● **Work to be completed**:
Look through the entries below and count the lines that contain "depth". Reply with that number only.

● **Input data**:
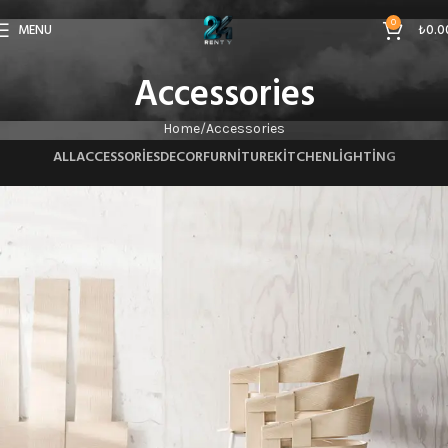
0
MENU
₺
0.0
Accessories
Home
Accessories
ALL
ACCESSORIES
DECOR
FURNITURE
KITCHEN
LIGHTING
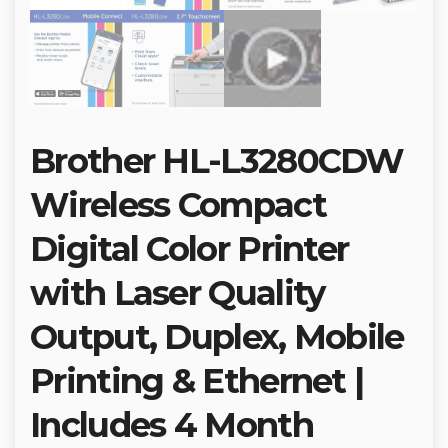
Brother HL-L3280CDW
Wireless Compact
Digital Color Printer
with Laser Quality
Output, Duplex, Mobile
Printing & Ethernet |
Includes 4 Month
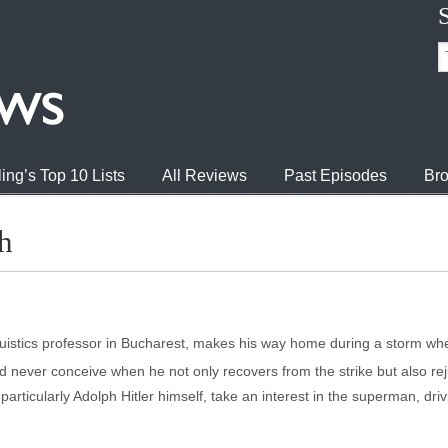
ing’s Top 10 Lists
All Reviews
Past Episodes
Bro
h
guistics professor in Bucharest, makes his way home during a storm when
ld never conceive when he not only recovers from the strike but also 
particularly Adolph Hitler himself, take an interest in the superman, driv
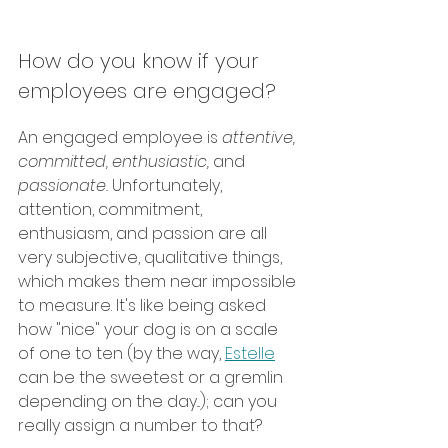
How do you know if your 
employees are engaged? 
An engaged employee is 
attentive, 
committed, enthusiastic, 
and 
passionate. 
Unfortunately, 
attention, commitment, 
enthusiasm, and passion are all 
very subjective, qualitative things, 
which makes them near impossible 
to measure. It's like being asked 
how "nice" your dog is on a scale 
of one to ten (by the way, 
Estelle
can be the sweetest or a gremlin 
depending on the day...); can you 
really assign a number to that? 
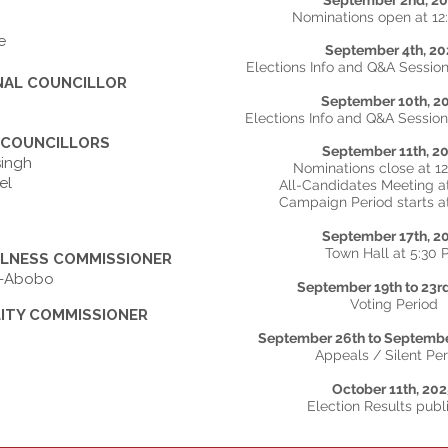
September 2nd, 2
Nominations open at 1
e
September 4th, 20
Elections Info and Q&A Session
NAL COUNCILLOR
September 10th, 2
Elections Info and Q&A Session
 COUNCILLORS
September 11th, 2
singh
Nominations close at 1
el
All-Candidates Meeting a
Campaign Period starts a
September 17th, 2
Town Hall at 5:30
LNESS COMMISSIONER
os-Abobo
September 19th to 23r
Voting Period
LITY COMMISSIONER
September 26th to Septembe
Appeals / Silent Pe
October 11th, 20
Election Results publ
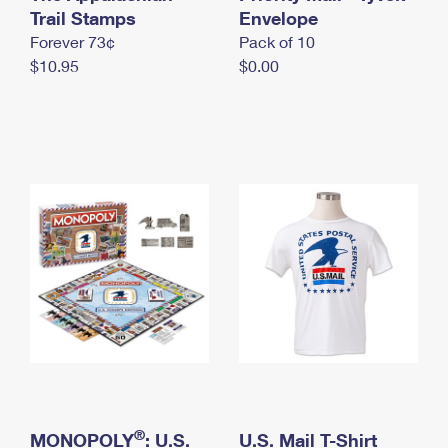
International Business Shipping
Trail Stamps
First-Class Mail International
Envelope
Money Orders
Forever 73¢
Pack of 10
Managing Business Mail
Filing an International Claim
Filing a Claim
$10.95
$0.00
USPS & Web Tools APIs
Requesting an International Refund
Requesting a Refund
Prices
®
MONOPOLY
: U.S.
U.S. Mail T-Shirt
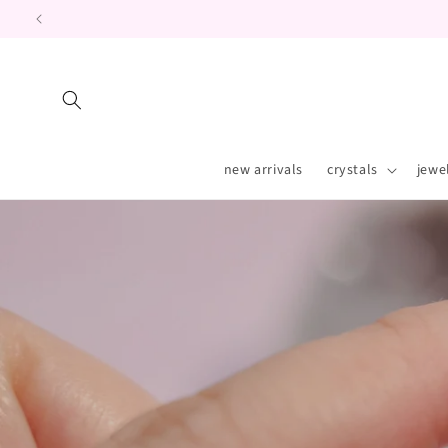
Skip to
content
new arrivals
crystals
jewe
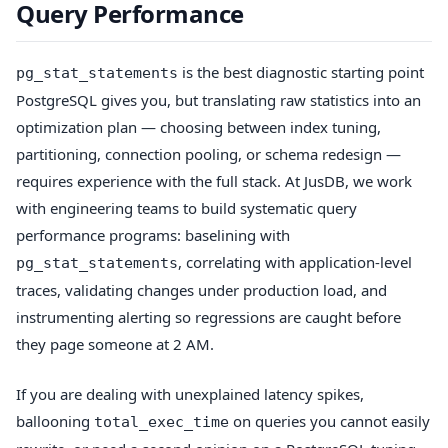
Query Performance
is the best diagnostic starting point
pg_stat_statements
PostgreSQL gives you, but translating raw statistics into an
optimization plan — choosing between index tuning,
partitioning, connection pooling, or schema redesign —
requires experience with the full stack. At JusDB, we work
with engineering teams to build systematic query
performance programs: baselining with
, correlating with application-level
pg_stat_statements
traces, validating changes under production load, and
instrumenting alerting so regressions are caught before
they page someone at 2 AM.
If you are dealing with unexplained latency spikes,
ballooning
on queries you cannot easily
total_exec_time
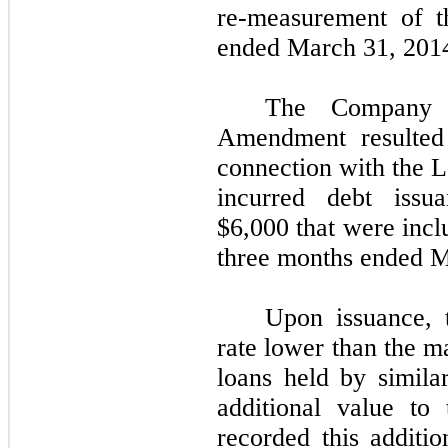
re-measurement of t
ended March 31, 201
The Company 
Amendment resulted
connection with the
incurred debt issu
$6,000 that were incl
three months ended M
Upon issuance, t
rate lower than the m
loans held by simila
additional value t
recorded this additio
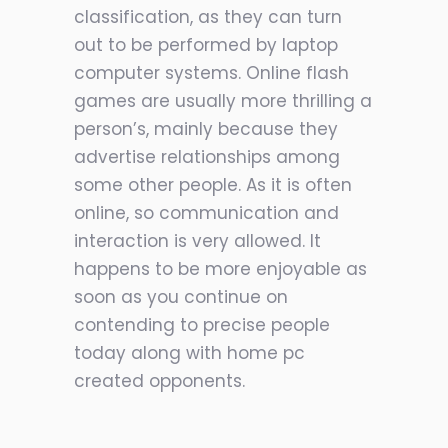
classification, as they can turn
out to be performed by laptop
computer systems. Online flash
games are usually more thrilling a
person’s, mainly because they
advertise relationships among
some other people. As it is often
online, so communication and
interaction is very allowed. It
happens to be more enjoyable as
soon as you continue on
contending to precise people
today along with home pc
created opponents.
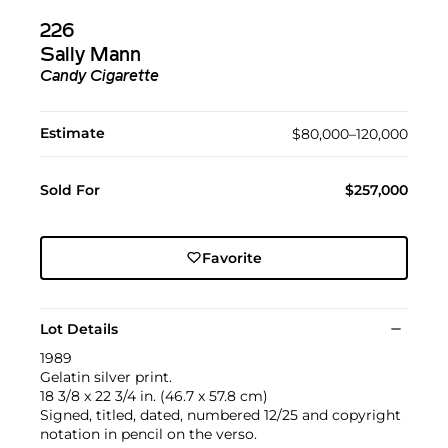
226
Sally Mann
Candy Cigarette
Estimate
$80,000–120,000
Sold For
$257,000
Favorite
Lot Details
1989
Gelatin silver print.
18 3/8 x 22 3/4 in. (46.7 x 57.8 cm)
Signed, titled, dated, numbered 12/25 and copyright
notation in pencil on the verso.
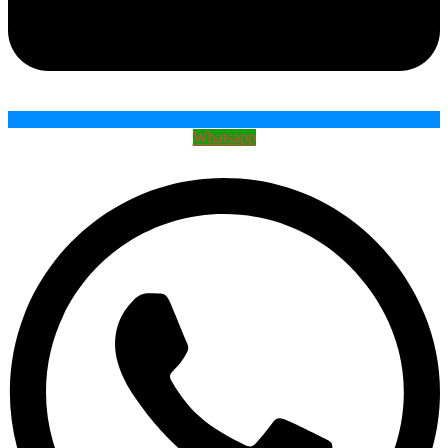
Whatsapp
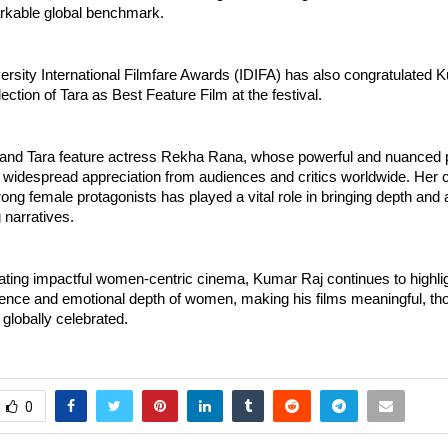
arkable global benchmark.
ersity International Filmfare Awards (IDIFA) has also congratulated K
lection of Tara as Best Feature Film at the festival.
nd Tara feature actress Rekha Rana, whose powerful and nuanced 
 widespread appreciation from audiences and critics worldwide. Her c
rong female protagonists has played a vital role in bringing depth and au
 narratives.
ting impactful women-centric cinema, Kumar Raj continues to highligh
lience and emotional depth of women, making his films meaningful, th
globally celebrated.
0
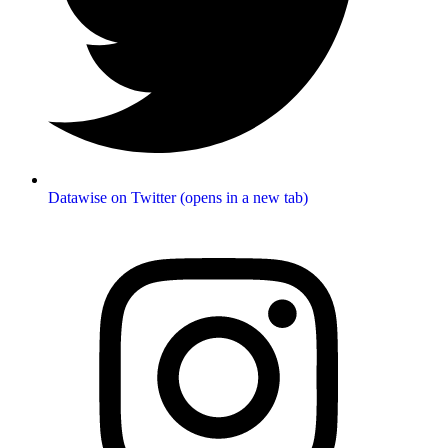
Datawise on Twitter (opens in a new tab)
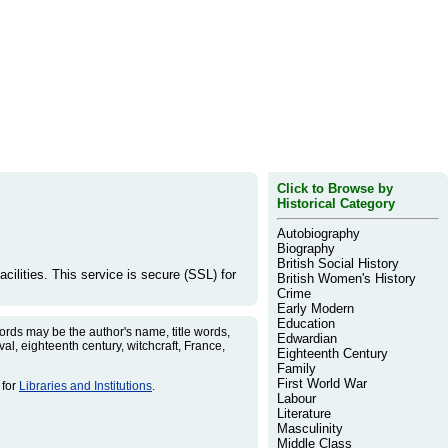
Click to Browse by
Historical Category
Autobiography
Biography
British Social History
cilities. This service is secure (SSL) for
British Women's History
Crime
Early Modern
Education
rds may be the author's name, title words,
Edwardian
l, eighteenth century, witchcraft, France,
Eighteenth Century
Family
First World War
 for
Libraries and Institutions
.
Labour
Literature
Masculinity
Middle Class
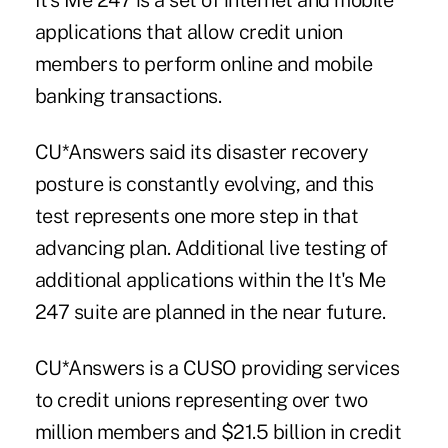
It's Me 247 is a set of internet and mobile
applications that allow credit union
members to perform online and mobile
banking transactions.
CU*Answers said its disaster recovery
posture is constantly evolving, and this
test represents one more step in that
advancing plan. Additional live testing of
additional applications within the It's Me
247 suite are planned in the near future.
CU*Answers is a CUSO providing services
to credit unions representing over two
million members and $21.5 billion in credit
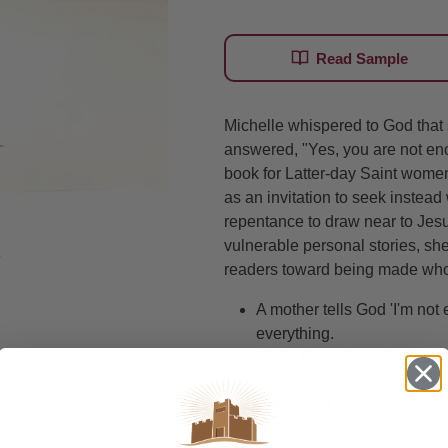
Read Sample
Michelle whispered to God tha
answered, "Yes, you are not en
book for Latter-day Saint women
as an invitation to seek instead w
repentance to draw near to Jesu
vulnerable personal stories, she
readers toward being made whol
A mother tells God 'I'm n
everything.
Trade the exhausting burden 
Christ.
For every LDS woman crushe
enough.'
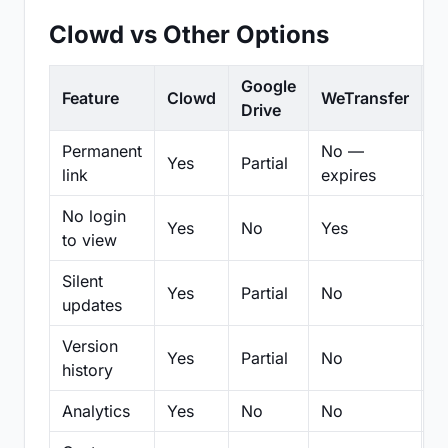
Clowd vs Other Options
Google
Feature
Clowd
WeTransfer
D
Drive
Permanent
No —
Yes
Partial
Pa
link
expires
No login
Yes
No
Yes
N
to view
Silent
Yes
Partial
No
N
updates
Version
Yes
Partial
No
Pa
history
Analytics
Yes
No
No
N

● **Answer box**:
2